══ Information supplied ══

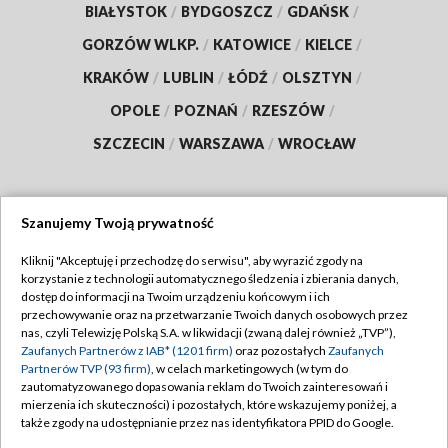
BIAŁYSTOK
/
BYDGOSZCZ
/
GDAŃSK
/
GORZÓW WLKP.
/
KATOWICE
/
KIELCE
/
KRAKÓW
/
LUBLIN
/
ŁÓDŹ
/
OLSZTYN
/
OPOLE
/
POZNAŃ
/
RZESZÓW
/
SZCZECIN
/
WARSZAWA
/
WROCŁAW
Szanujemy Twoją prywatność
Dołącz do nas:
Kliknij "Akceptuję i przechodzę do serwisu", aby wyrazić zgody na
korzystanie z technologii automatycznego śledzenia i zbierania danych,
TVP
dostęp do informacji na Twoim urządzeniu końcowym i ich
Abonament TVP
przechowywanie oraz na przetwarzanie Twoich danych osobowych przez
Regulamin TVP
nas, czyli Telewizję Polską S.A. w likwidacji (zwaną dalej również „TVP”),
Emisja w TVP
Polityka prywatności
Zaufanych Partnerów z IAB* (1201 firm)
oraz pozostałych
Zaufanych
Partnerów TVP (93 firm)
, w celach marketingowych (w tym do
Centrum informacji TVP
Moje zgody
zautomatyzowanego dopasowania reklam do Twoich zainteresowań i
mierzenia ich skuteczności) i pozostałych, które wskazujemy poniżej, a
Naziemna Telewizja Cyfrowa
Pomoc
także zgody na udostępnianie przez nas identyfikatora PPID do Google.
Sklep TVP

═══

Exactly the lines from the one holding "także zgody na" through the end of the records above are to be returned, and nothing else.

także zgody na udostępnianie przez nas identyfikatora PPID do Google.
Sklep TVP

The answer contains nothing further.